[Saved data entries]
——————

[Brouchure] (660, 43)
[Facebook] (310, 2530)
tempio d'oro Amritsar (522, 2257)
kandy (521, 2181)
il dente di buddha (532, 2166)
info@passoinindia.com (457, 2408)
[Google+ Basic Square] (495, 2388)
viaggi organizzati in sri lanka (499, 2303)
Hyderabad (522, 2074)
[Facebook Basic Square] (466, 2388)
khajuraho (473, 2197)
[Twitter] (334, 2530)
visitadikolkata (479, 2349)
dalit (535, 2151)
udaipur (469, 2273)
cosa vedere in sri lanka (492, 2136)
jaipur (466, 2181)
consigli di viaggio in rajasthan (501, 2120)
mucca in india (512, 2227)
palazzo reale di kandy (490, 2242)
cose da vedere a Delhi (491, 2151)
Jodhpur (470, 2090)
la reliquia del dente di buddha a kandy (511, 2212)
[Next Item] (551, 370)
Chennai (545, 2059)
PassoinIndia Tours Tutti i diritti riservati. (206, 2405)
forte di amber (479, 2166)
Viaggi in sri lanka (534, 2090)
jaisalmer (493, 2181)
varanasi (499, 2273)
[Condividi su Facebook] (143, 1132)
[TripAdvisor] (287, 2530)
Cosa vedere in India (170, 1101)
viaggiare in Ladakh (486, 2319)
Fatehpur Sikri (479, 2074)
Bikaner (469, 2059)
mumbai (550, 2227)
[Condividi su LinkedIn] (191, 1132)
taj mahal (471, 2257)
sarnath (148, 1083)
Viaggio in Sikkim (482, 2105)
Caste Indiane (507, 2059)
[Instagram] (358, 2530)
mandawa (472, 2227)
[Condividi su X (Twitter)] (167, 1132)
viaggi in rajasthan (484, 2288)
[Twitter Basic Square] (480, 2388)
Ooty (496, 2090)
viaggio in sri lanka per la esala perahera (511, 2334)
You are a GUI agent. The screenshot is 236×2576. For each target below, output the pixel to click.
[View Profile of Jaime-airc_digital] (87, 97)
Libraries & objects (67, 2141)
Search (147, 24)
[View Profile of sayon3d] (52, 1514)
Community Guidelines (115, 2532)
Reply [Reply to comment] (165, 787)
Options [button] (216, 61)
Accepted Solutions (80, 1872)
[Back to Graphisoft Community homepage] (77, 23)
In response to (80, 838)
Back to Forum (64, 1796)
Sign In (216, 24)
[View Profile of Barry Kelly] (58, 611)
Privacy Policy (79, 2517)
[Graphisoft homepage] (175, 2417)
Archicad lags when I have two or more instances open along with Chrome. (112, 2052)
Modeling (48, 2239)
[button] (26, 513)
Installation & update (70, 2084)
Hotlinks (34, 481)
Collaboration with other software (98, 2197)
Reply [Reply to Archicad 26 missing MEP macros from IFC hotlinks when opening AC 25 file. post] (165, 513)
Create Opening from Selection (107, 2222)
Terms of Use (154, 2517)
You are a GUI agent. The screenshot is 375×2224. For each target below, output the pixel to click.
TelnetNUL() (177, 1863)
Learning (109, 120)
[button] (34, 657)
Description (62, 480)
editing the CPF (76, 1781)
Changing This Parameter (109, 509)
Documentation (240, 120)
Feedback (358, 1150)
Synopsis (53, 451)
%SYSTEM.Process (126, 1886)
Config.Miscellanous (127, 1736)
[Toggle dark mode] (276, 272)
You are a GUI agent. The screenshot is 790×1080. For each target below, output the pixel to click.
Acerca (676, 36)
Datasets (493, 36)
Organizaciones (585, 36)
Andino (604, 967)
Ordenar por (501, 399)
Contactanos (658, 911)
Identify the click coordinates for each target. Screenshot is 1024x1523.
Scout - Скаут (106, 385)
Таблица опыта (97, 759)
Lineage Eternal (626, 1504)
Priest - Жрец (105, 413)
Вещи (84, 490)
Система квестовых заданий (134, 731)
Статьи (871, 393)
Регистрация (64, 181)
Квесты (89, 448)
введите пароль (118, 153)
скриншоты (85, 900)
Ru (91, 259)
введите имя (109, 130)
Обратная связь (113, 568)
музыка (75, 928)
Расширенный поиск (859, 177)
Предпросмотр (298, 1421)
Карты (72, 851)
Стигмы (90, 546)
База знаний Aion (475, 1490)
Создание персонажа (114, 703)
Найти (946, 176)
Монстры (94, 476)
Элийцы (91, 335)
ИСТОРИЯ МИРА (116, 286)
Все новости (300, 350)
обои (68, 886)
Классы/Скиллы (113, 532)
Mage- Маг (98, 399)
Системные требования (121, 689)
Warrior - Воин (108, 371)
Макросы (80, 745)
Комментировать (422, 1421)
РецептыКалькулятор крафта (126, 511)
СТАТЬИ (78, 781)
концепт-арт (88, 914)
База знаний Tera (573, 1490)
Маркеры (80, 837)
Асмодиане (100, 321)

——————

## [TASK DIRECTIONS]
A word-for-word restatement of every record above is expected.

## [EXERCISE RESULT]
[Brouchure] (660, 43)
[Facebook] (310, 2530)
tempio d'oro Amritsar (522, 2257)
kandy (521, 2181)
il dente di buddha (532, 2166)
info@passoinindia.com (457, 2408)
[Google+ Basic Square] (495, 2388)
viaggi organizzati in sri lanka (499, 2303)
Hyderabad (522, 2074)
[Facebook Basic Square] (466, 2388)
khajuraho (473, 2197)
[Twitter] (334, 2530)
visitadikolkata (479, 2349)
dalit (535, 2151)
udaipur (469, 2273)
cosa vedere in sri lanka (492, 2136)
jaipur (466, 2181)
consigli di viaggio in rajasthan (501, 2120)
mucca in india (512, 2227)
palazzo reale di kandy (490, 2242)
cose da vedere a Delhi (491, 2151)
Jodhpur (470, 2090)
la reliquia del dente di buddha a kandy (511, 2212)
[Next Item] (551, 370)
Chennai (545, 2059)
PassoinIndia Tours Tutti i diritti riservati. (206, 2405)
forte di amber (479, 2166)
Viaggi in sri lanka (534, 2090)
jaisalmer (493, 2181)
varanasi (499, 2273)
[Condividi su Facebook] (143, 1132)
[TripAdvisor] (287, 2530)
Cosa vedere in India (170, 1101)
viaggiare in Ladakh (486, 2319)
Fatehpur Sikri (479, 2074)
Bikaner (469, 2059)
mumbai (550, 2227)
[Condividi su LinkedIn] (191, 1132)
taj mahal (471, 2257)
sarnath (148, 1083)
Viaggio in Sikkim (482, 2105)
Caste Indiane (507, 2059)
[Instagram] (358, 2530)
mandawa (472, 2227)
[Condividi su X (Twitter)] (167, 1132)
viaggi in rajasthan (484, 2288)
[Twitter Basic Square] (480, 2388)
Ooty (496, 2090)
viaggio in sri lanka per la esala perahera (511, 2334)
You are a GUI agent. The screenshot is 236×2576. For each target below, output the pixel to click.
[View Profile of Jaime-airc_digital] (87, 97)
Libraries & objects (67, 2141)
Search (147, 24)
[View Profile of sayon3d] (52, 1514)
Community Guidelines (115, 2532)
Reply [Reply to comment] (165, 787)
Options [button] (216, 61)
Accepted Solutions (80, 1872)
[Back to Graphisoft Community homepage] (77, 23)
In response to (80, 838)
Back to Forum (64, 1796)
Sign In (216, 24)
[View Profile of Barry Kelly] (58, 611)
Privacy Policy (79, 2517)
[Graphisoft homepage] (175, 2417)
Archicad lags when I have two or more instances open along with Chrome. (112, 2052)
Modeling (48, 2239)
[button] (26, 513)
Installation & update (70, 2084)
Hotlinks (34, 481)
Collaboration with other software (98, 2197)
Reply [Reply to Archicad 26 missing MEP macros from IFC hotlinks when opening AC 25 file. post] (165, 513)
Create Opening from Selection (107, 2222)
Terms of Use (154, 2517)
You are a GUI agent. The screenshot is 375×2224. For each target below, output the pixel to click.
TelnetNUL() (177, 1863)
Learning (109, 120)
[button] (34, 657)
Description (62, 480)
editing the CPF (76, 1781)
Changing This Parameter (109, 509)
Documentation (240, 120)
Feedback (358, 1150)
Synopsis (53, 451)
%SYSTEM.Process (126, 1886)
Config.Miscellanous (127, 1736)
[Toggle dark mode] (276, 272)
You are a GUI agent. The screenshot is 790×1080. For each target below, output the pixel to click.
Acerca (676, 36)
Datasets (493, 36)
Organizaciones (585, 36)
Andino (604, 967)
Ordenar por (501, 399)
Contactanos (658, 911)
Identify the click coordinates for each target. Screenshot is 1024x1523.
Scout - Скаут (106, 385)
Таблица опыта (97, 759)
Lineage Eternal (626, 1504)
Priest - Жрец (105, 413)
Вещи (84, 490)
Система квестовых заданий (134, 731)
Статьи (871, 393)
Регистрация (64, 181)
Квесты (89, 448)
введите пароль (118, 153)
скриншоты (85, 900)
Ru (91, 259)
введите имя (109, 130)
Обратная связь (113, 568)
музыка (75, 928)
Расширенный поиск (859, 177)
Предпросмотр (298, 1421)
Карты (72, 851)
Стигмы (90, 546)
База знаний Aion (475, 1490)
Создание персонажа (114, 703)
Найти (946, 176)
Монстры (94, 476)
Элийцы (91, 335)
ИСТОРИЯ МИРА (116, 286)
Все новости (300, 350)
обои (68, 886)
Классы/Скиллы (113, 532)
Mage- Маг (98, 399)
Системные требования (121, 689)
Warrior - Воин (108, 371)
Макросы (80, 745)
Комментировать (422, 1421)
РецептыКалькулятор крафта (126, 511)
СТАТЬИ (78, 781)
концепт-арт (88, 914)
База знаний Tera (573, 1490)
Маркеры (80, 837)
Асмодиане (100, 321)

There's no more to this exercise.